Justino assim se anunciou, estendendo em suas mãos um embrulho cor de presente. Glória, sua esposa, nem soube receber. Foi ele quem desatou os nós e fez despontar do papel colorido um vestido não menos colorido. A mulher, subvivente, somava tanta espera que já esquecera o que esperava.
Justino guardava ferrovias, seu tempo se amalgava, fumo dos fumos, ponteiro encravado em seu coração. Entre marido e mulher o tempo metera a colher, rançoso roubador de espantos. Sobrara o pasto dos cansaços, desnamoros, ramerrames. O amor, afinal, que utilidade tem?
De onde o espanto de Glória, deixando esparramejar o vestido sobre seu colo. Que esperava ela, por que não se arranjava? O marido, parecia terensaiado brincadeira. Que lhe acontecera?
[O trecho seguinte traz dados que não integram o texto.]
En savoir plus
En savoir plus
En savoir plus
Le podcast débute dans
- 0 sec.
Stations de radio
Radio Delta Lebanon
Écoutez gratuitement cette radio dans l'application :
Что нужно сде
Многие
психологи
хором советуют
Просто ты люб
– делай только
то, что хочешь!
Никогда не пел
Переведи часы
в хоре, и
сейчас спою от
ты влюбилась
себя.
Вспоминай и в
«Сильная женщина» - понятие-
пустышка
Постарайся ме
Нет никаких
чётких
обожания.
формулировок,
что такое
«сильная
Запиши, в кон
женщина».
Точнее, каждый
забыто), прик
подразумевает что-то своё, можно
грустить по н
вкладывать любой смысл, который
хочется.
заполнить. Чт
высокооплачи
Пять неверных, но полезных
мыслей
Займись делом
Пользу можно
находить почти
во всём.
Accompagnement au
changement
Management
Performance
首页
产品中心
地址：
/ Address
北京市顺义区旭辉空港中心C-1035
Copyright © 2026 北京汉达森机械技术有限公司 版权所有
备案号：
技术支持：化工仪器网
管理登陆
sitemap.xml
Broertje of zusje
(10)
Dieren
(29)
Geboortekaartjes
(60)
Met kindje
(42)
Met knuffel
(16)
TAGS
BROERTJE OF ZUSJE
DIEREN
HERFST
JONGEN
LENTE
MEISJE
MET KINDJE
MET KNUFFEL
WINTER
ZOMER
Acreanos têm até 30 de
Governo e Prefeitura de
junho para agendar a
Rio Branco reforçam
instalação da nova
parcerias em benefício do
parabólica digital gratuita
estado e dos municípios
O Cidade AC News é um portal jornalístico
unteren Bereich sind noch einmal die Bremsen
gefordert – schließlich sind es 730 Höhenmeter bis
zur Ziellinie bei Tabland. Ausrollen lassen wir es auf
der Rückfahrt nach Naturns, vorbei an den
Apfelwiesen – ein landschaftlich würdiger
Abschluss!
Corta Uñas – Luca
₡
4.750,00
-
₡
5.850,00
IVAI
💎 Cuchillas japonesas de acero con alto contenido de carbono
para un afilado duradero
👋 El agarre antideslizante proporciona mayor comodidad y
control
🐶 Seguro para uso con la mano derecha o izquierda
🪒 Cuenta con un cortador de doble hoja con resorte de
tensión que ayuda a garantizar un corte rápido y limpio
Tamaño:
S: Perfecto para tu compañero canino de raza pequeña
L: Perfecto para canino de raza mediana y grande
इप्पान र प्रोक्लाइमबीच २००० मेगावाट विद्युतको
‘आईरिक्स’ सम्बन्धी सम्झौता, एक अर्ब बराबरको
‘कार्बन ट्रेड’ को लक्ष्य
O homem sempre dela se ciumara, quase ela nem podia assomar à janela, quanto mais.
Glória se levantou, ela e o vestido se arrastaram mutuamente para o quarto. Incrédula e sonambulenta, arrastou o pente pelo cabelo. Em vão. O desleixo se antecipara fazendo definitivas tranças. Lembrou as palavras de sua mãe: mulher preta livre é a que sabe o que fazer com seu próprio cabelo. Mas eu, mãe: primeiro sou mulata. Segundo, nunca soube o que é isso de liberdade. E riu-se: livre? Era palavra que parecia de outra língua. Só de a soletrar senti a vergonha, o mesmo embaraço que experimentava em vestir a roupa que o marido lhe trouxera.
Abriu a gaveta, venceu a emperrada madeira. E segurou o frasco de perfume, antigo, ainda embalado. Estava leve, o líquido havia já evaporado. Justino lhe havia dado o frasco, em inauguração de namoro, ainda ela meninava. Em toda a vida, aquele fora o único presente. Só agora se somava o vestido. Espremeu o vidro do cheiro, a ordenhar as últimas gotas. Perfumei o quê com isto, se perguntou lançando o frasco no vazio da janela.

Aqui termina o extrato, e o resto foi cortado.